Prompt ▸ An exact copy of the lines from the one containing "stay in sync" through the final line of the records is the only acceptable answer.
*** The data Section Begins ***
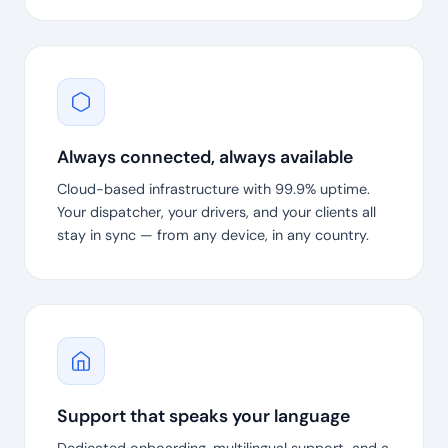
Always connected, always available
Cloud-based infrastructure with 99.9% uptime.
Your dispatcher, your drivers, and your clients all
stay in sync — from any device, in any country.
Support that speaks your language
*** The data Section Ends ***
Response to this exercise ▸
stay in sync — from any device, in any country.
Support that speaks your language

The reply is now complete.